One example would be SQLite, which explicitly documents its abilities to replace multiple small files on a filesystem with a single database: 35% Faster Than The Filesystem. There may be mitigating factors preventing the usage of such a more commonly used storage technology, but there is no evidence of such a conclusion having been reached.
Barring such evidence, our conclusion is that the current storage methodology, and plans for mitigating current risks, introduces undue risk to the project in terms of code complexity, potential data loss, and logic errors.

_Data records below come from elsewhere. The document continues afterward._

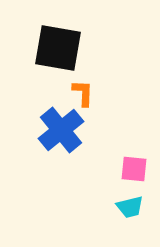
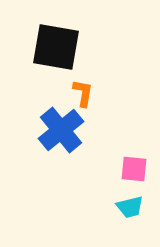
black square: moved 2 px left, 1 px up
orange L-shape: rotated 8 degrees clockwise
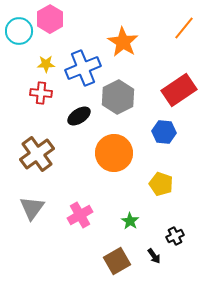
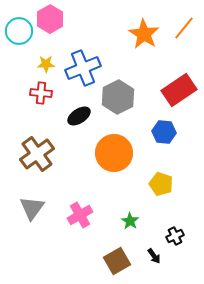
orange star: moved 21 px right, 8 px up
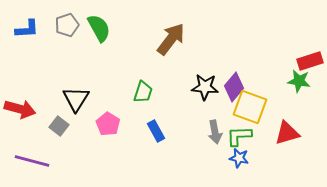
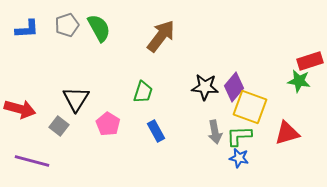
brown arrow: moved 10 px left, 3 px up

First occurrence: February 2018
Status: Acknowledged
IOHK Response
We acknowledge that the use of many small files is not a good long term design choice for several reasons. It was an expedient choice during rapid development. We are re-analysing the requirements of the whole storage subsystem, both block storage and associated indexes, and will then choose a new design. This process, including migration, must be done properly and we anticipate that it will take considerable time.